Personal information
- Born: 12 February 1994 (age 31) Paris, France
- Height: 6 ft 3 in (1.91 m)
- Weight: 210 lb (95 kg)

Career information
- College: Coalinga (2014) Purdue (2015-2017)
- CFL draft: 2021G: 1st round, 9th overall pick

Career history
- 2018: Philadelphia Eagles*
- 2019–2020: Frankfurt Universe
- 2021: Frankfurt Galaxy
- 2021–2022: Ottawa Redblacks
- 2023: Rhein Fire
- 2024–present: Paris Musketeers
- * Offseason and/or practice squad member only

Awards and highlights
- Foster Farms Bowl champion (2017); 2× European League of Football champion (2021, 2023);
- Stats at CFL.ca

= Anthony Mahoungou =

French gridiron football player (born 1994)

Anthony Jean Herve Mahoungou (born 12 February 1994) is a French professional gridiron football wide receiver for the Paris Musketeers of the European League of Football (ELF). He most recently played for the Rhein Fire of the European League of Football (ELF).
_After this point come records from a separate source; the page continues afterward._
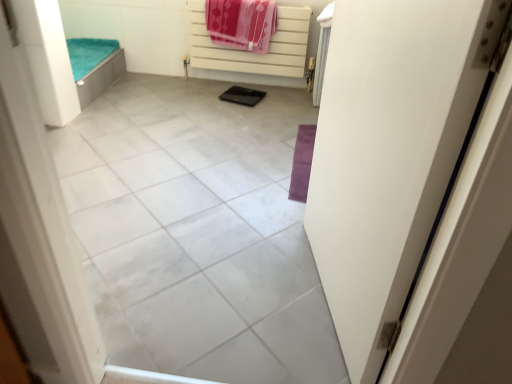 Question: From the image's perspective, is polka dot fabric beach towel at upper center beneath gray tile at center?

Choices:
 (A) yes
 (B) no

Answer: (B)

Question: Is polka dot fabric beach towel at upper center to the left of gray tile at center from the viewer's perspective?

Choices:
 (A) yes
 (B) no

Answer: (B)

Question: Can we say polka dot fabric beach towel at upper center lies outside gray tile at center?

Choices:
 (A) yes
 (B) no

Answer: (A)

Question: Is the position of polka dot fabric beach towel at upper center less distant than that of gray tile at center?

Choices:
 (A) no
 (B) yes

Answer: (A)

Question: Is gray tile at center a part of polka dot fabric beach towel at upper center?

Choices:
 (A) yes
 (B) no

Answer: (B)

Question: Does polka dot fabric beach towel at upper center have a greater height compared to gray tile at center?

Choices:
 (A) yes
 (B) no

Answer: (A)

Question: Is white matte radiator at upper center thinner than white matte door at right?

Choices:
 (A) yes
 (B) no

Answer: (A)

Question: Is white matte door at right surrounded by white matte radiator at upper center?

Choices:
 (A) no
 (B) yes

Answer: (A)

Question: From the image's perspective, does white matte radiator at upper center appear higher than white matte door at right?

Choices:
 (A) yes
 (B) no

Answer: (A)

Question: Considering the relative sizes of white matte radiator at upper center and white matte door at right in the image provided, is white matte radiator at upper center shorter than white matte door at right?

Choices:
 (A) no
 (B) yes

Answer: (B)

Question: From the image's perspective, is white matte radiator at upper center located beneath white matte door at right?

Choices:
 (A) yes
 (B) no

Answer: (B)

Question: Considering the relative sizes of white matte radiator at upper center and white matte door at right in the image provided, is white matte radiator at upper center bigger than white matte door at right?

Choices:
 (A) no
 (B) yes

Answer: (A)

Question: Considering the relative sizes of gray tile at center and white matte radiator at upper center in the image provided, is gray tile at center thinner than white matte radiator at upper center?

Choices:
 (A) no
 (B) yes

Answer: (A) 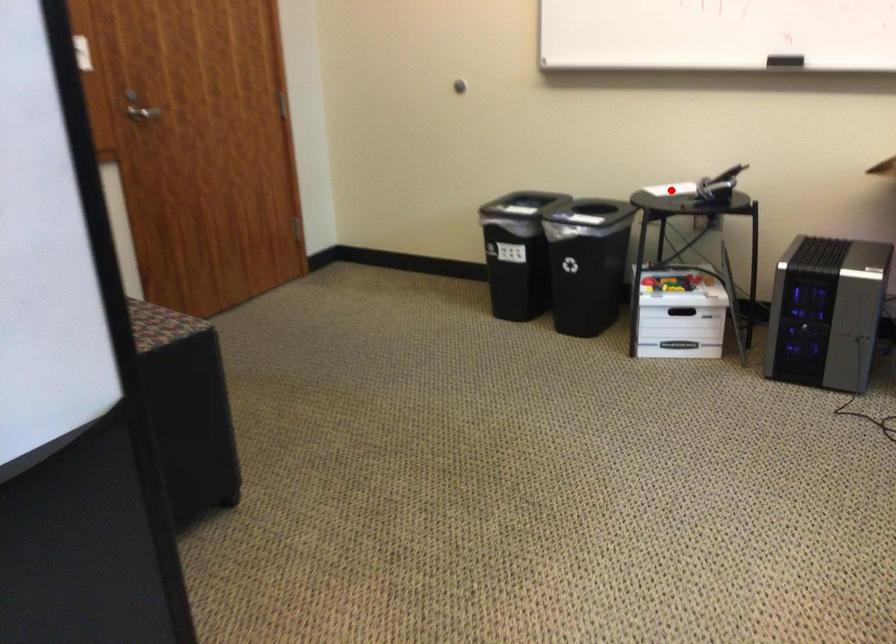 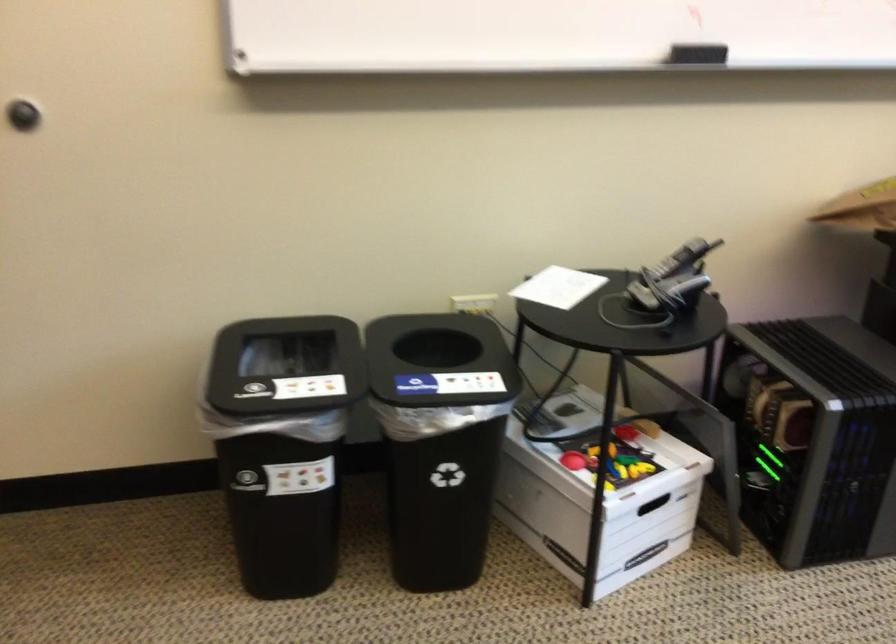 Question: I am providing you with two images of the same scene from different viewpoints. Image1 has a red point marked. In image2, the corresponding 3D location appears at what relative position? Reply with the corresponding letter.

Choices:
 (A) Closer
 (B) Farther

Answer: (A) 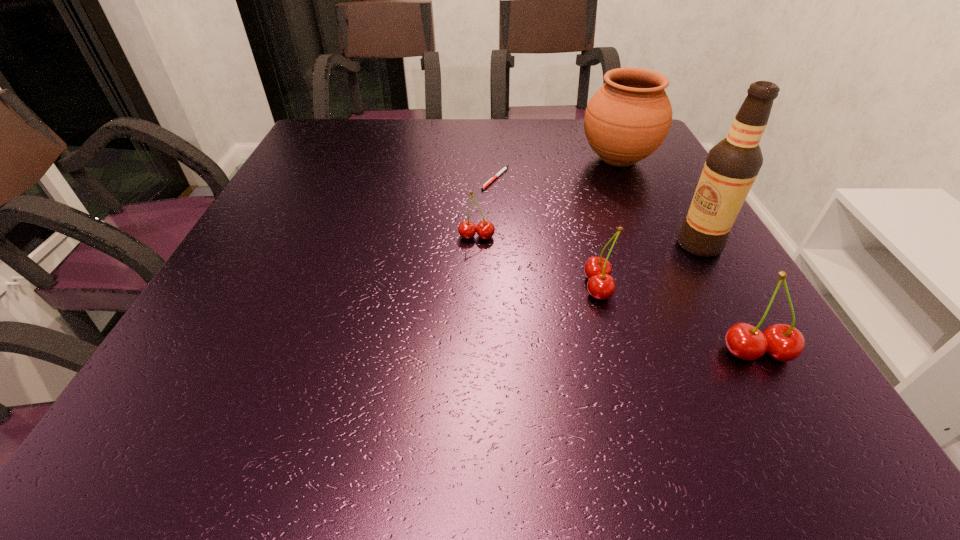 Identify the location of cherry that is at the right edge. This screenshot has height=540, width=960. (784, 343).

The image size is (960, 540). What are the coordinates of `pottery located in the right edge section of the desktop` in the screenshot? It's located at coord(628,118).

Locate an element on the screen. The image size is (960, 540). alcohol at the right edge is located at coordinates (732, 165).

I want to click on object located in the far right corner section of the desktop, so click(628, 118).

Identify the location of object situated at the near right corner. (784, 343).

Locate an element on the screen. This screenshot has width=960, height=540. vacant space at the far edge of the desktop is located at coordinates (468, 139).

Locate an element on the screen. Image resolution: width=960 pixels, height=540 pixels. vacant point at the near edge is located at coordinates (434, 359).

The width and height of the screenshot is (960, 540). In the image, there is a desktop. Find the location of `vacant space at the left edge`. vacant space at the left edge is located at coordinates (271, 314).

Find the location of `vacant space at the right edge`. vacant space at the right edge is located at coordinates (671, 313).

Identify the location of free space at the far left corner of the desktop. Image resolution: width=960 pixels, height=540 pixels. (348, 140). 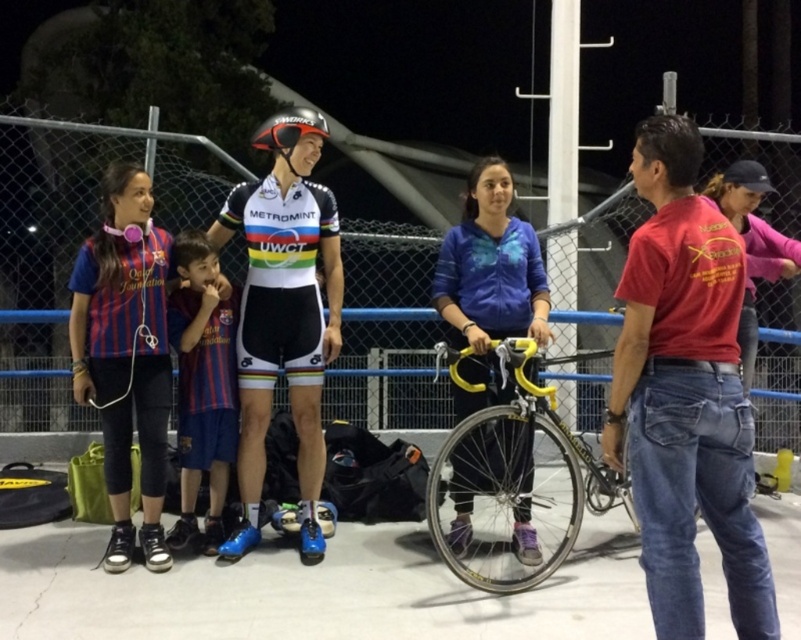 You are a photographer trying to capture both the striped jersey at left and the pink cotton shirt at right in a single frame. Based on their positions, which one should you focus on first to ensure both are in the frame?

The striped jersey at left is located below the pink cotton shirt at right, so you should focus on the pink cotton shirt at right first to ensure both are in the frame.

You are organizing a cycling event and need to ensure that all participants have jerseys of the correct size. You notice two jerseys in the image, the striped jersey at left and the matte jersey at center. Which jersey should you choose for a participant who needs a larger size?

The striped jersey at left is bigger than the matte jersey at center, so you should choose the striped jersey at left for the participant who needs a larger size.

You are standing at the point with coordinates point [769,186] and want to walk towards point [163,257]. Is the point you want to reach in front of or behind you?

Point [163,257] is in front of point [769,186], so the point you want to reach is in front of you. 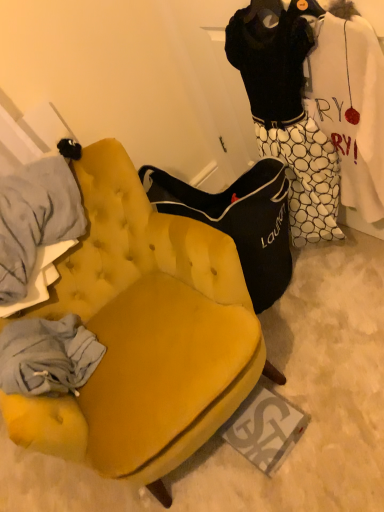 Find the location of a particular element. The height and width of the screenshot is (512, 384). black jersey at upper right is located at coordinates (287, 110).

Describe the element at coordinates (287, 110) in the screenshot. The image size is (384, 512). I see `black jersey at upper right` at that location.

What do you see at coordinates (144, 333) in the screenshot?
I see `velvet yellow chair at center` at bounding box center [144, 333].

Where is `velvet yellow chair at center`? Image resolution: width=384 pixels, height=512 pixels. velvet yellow chair at center is located at coordinates (144, 333).

Where is `black jersey at upper right`? black jersey at upper right is located at coordinates (287, 110).

Is black jersey at upper right to the left of velvet yellow chair at center from the viewer's perspective?

No.

Between black jersey at upper right and velvet yellow chair at center, which one is positioned behind?

black jersey at upper right is behind.

Does point (300, 109) appear closer or farther from the camera than point (121, 287)?

Clearly, point (300, 109) is closer to the camera than point (121, 287).

From the image's perspective, is black jersey at upper right under velvet yellow chair at center?

No, from the image's perspective, black jersey at upper right is not beneath velvet yellow chair at center.

From a real-world perspective, which object rests below the other?

In real-world perspective, velvet yellow chair at center is lower.

Considering the sizes of objects black jersey at upper right and velvet yellow chair at center in the image provided, who is thinner, black jersey at upper right or velvet yellow chair at center?

black jersey at upper right.

Can you confirm if black jersey at upper right is shorter than velvet yellow chair at center?

Incorrect, the height of black jersey at upper right does not fall short of that of velvet yellow chair at center.

Is black jersey at upper right bigger or smaller than velvet yellow chair at center?

Clearly, black jersey at upper right is smaller in size than velvet yellow chair at center.

Can velvet yellow chair at center be found inside black jersey at upper right?

No, velvet yellow chair at center is located outside of black jersey at upper right.

Is black jersey at upper right far away from velvet yellow chair at center?

Actually, black jersey at upper right and velvet yellow chair at center are a little close together.

Is black jersey at upper right facing towards velvet yellow chair at center?

Yes.

Can you tell me how much black jersey at upper right and velvet yellow chair at center differ in facing direction?

84.3 degrees.

In order to click on couple behind the velvet yellow chair at center in this screenshot , I will do `click(287, 110)`.

Which is more to the right, velvet yellow chair at center or black jersey at upper right?

black jersey at upper right is more to the right.

Is the depth of velvet yellow chair at center less than that of black jersey at upper right?

Yes, velvet yellow chair at center is in front of black jersey at upper right.

Considering the points (124, 442) and (254, 53), which point is behind, point (124, 442) or point (254, 53)?

The point (254, 53) is more distant.

In the scene shown: From the image's perspective, between velvet yellow chair at center and black jersey at upper right, who is located below?

velvet yellow chair at center.

From a real-world perspective, is velvet yellow chair at center located beneath black jersey at upper right?

Yes, from a real-world perspective, velvet yellow chair at center is under black jersey at upper right.

Considering the sizes of objects velvet yellow chair at center and black jersey at upper right in the image provided, who is thinner, velvet yellow chair at center or black jersey at upper right?

black jersey at upper right is thinner.

From their relative heights in the image, would you say velvet yellow chair at center is taller or shorter than black jersey at upper right?

Clearly, velvet yellow chair at center is shorter compared to black jersey at upper right.

Considering the sizes of velvet yellow chair at center and black jersey at upper right in the image, is velvet yellow chair at center bigger or smaller than black jersey at upper right?

velvet yellow chair at center is bigger than black jersey at upper right.

Is velvet yellow chair at center inside or outside of black jersey at upper right?

velvet yellow chair at center is located beyond the bounds of black jersey at upper right.

Is velvet yellow chair at center touching black jersey at upper right?

There is a gap between velvet yellow chair at center and black jersey at upper right.

Could you tell me if velvet yellow chair at center is facing black jersey at upper right?

No, velvet yellow chair at center is not facing towards black jersey at upper right.

At what (x,y) coordinates should I click in order to perform the action: click on couple behind the velvet yellow chair at center. Please return your answer as a coordinate pair (x, y). The image size is (384, 512). Looking at the image, I should click on (287, 110).

I want to click on couple to the right of velvet yellow chair at center, so click(x=287, y=110).

I want to click on couple above the velvet yellow chair at center (from the image's perspective), so click(287, 110). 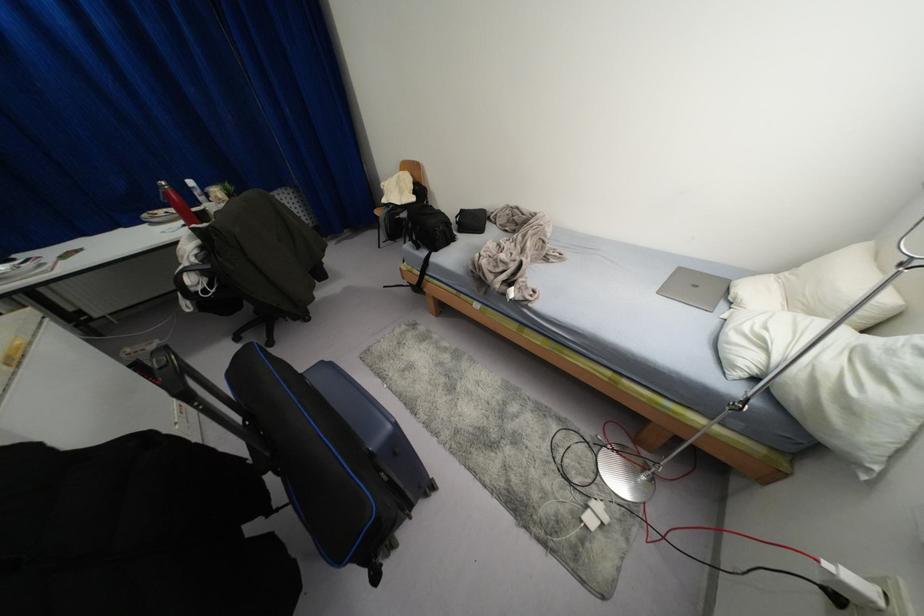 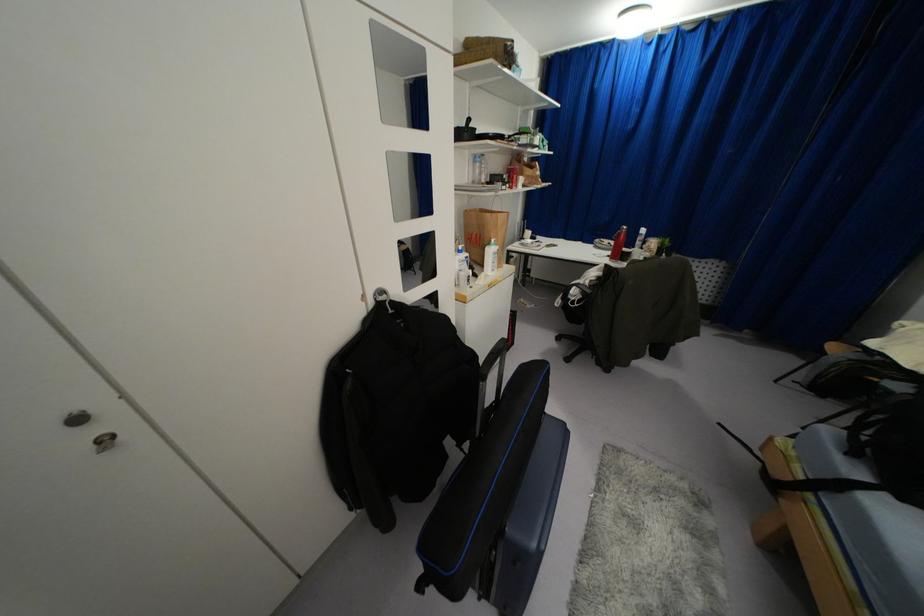 Looking at this image, the images are taken continuously from a first-person perspective. In which direction is your viewpoint rotating?

The camera's rotation is toward left-down. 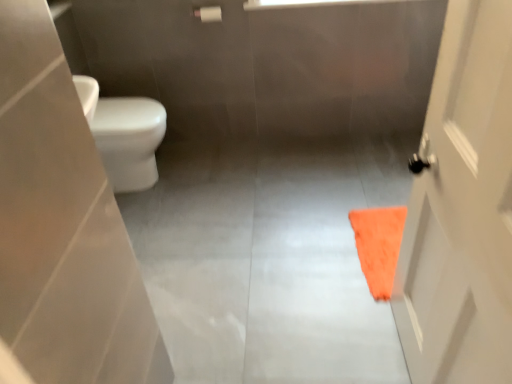 I want to click on white glossy bidet at left, so click(x=129, y=140).

This screenshot has height=384, width=512. Describe the element at coordinates (129, 140) in the screenshot. I see `white glossy bidet at left` at that location.

Image resolution: width=512 pixels, height=384 pixels. What are the coordinates of `white glossy bidet at left` in the screenshot? It's located at (129, 140). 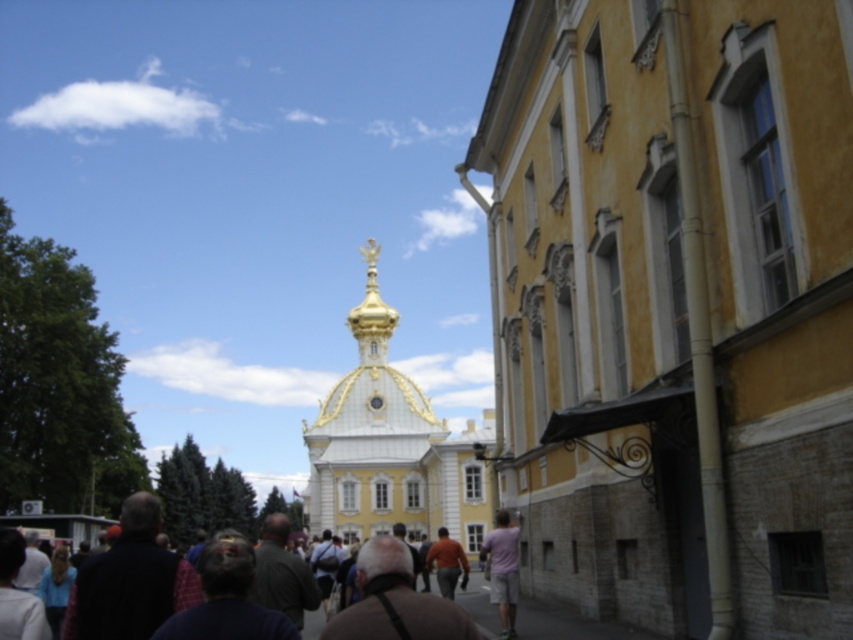 You are standing on the bustling street scene in front of the yellow building with classical architectural features. You see two points marked on the ground in front of you. One is at point [646,253] and the other is at point [368,337]. Which point is closer to you?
He has also played for the Philadelphia Eagles of the National Football League (NFL), the Frankfurt Universe of the German Football League (GFL), the Frankfurt Galaxy of the ELF, and the Ottawa Redblacks of the Canadian Football League (CFL).

He played college football for the Purdue Boilermakers and has been a member of the France national team.